Sunday, December 13, 2009

Medicine: SNAFU

Have you ever wondered about the medicines in your medicine cabinet? All those pills that come in different shapes and colors. In tablets and capsules and liquids. Do you ever stop and really think about them? After all, they are in essence chemicals. Synthesized molecules meant to perform certain functions. To a chemist there is pharmacokinetics to be considered. To the public there is only, “what dose will work?” and “what side effects are there?” After all, how complicated is acetaminophen or Tylenol? Or loratadine or Claritin? Most of us learned how to dose these medicines either from our family and friends or by reading the bottle. So what’s the big deal? Apparently, the FDA and bandwagon jumpers would have you believe there is a big deal that concerns your health. And because you are such an ignorant fool, they have to protect you from it.

Pharmaceutical companies spend billions on research and development of medications. It exceeds even that spent on marketing, though not by much. As part of the research, different doses are tested, and efficacy, metabolism, and adverse reactions are all tracked, so that a dose that optimizes all three factors can be determined. It is this dose that is ultimately seen on the shelves of your pharmacy.

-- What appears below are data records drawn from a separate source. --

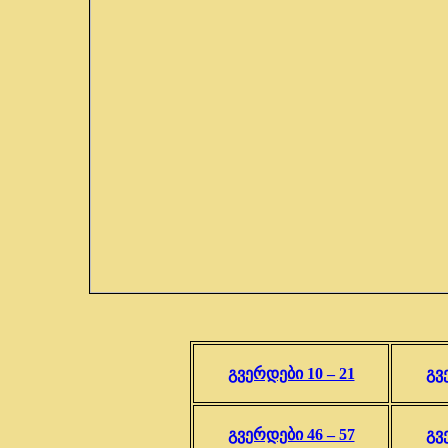
გვერდები 10 – 21
გვ
გვერდები 46 – 57
გვ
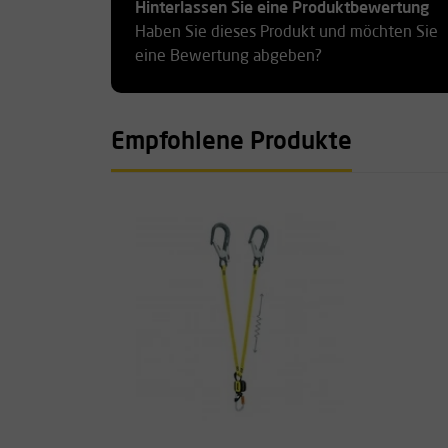
Hinterlassen Sie eine Produktbewertung
Haben Sie dieses Produkt und möchten Sie
eine Bewertung abgeben?
Empfohlene Produkte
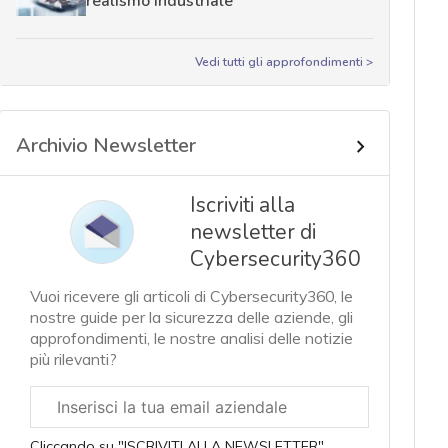
realismo industriale
Vedi tutti gli approfondimenti >
Archivio Newsletter
Iscriviti alla
newsletter di
Cybersecurity360
Vuoi ricevere gli articoli di Cybersecurity360, le
nostre guide per la sicurezza delle aziende, gli
approfondimenti, le nostre analisi delle notizie
più rilevanti?
Email
aziendale
Cliccando su "ISCRIVITI ALLA NEWSLETTER",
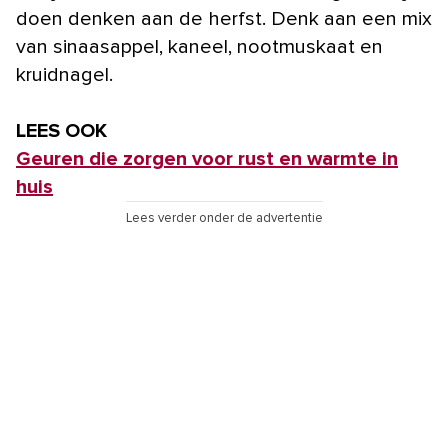
doen denken aan de herfst. Denk aan een mix
van sinaasappel, kaneel, nootmuskaat en
kruidnagel.
LEES OOK
Geuren die zorgen voor rust en warmte in
huis
Lees verder onder de advertentie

Take Tylenol, for instance. After much testing, it was determined that doses of 325mg was enough to allow treatment of pain. For pain that is more severe, a 500mg dose was also created and marketed as “extra-strength”. In the medical world, as “extra-strength” Tylenol was not always available, 2 regular tabs were used for pain, giving 650mg Tylenol. And for severe fevers, 1000mg, or 2 “extra-strength” tabs were used. Eventually, this practice trickled to the public, and it became commonplace to take 2 regular Tylenol for pain, resulting in 650mg of Tylenol. In the same way, doubling the “extra-strength” dose also became commonplace.

Now fast forward to today. Given some newfound concern over Tylenol toxicity, someone had made it his or her personal mission to bring the dangers of Tylenol to the forefront of medicine. And because of those efforts, the FDA has decided to remove the “extra-strength” dose of 500mg Tylenol from the shelves. It will still be available, but only by prescription. Now what in the world is the point of that? And more importantly, what sort of commentary is that on the American public? If you needed pain control and chose to use Tylenol, and decided to take 500mg because that is what has worked for you in the past, you would find that 500mg is no longer available. Would you then take 325mg of Tylenol? Of course not. You would take two 325mg tablets for a total of 650mg of Tylenol, effectively increasing your ingestion of Tylenol overall. How does that help to prevent toxicity?

Do you remember anything other than a news snippet about Tylenol this year? I don’t. But yet there will be a paucity of “extra-strength” Tylenol at your local store next year. What does that tell you? It tells me that the FDA thinks the American public is composed of 60% morons and 40% idiots. They truly believe that the best and perhaps only way to alter human behavior is to change the environment in which they live. The problem is that people can do simple math and realize that 325mg Tylenol will not cut it for pain control, so the next best thing is to double it. The best way to have handled Tylenol would have been to educate the public about it’s potential for toxicity, so that taking 650mg of Tylenol is not such an easy reflexive decision.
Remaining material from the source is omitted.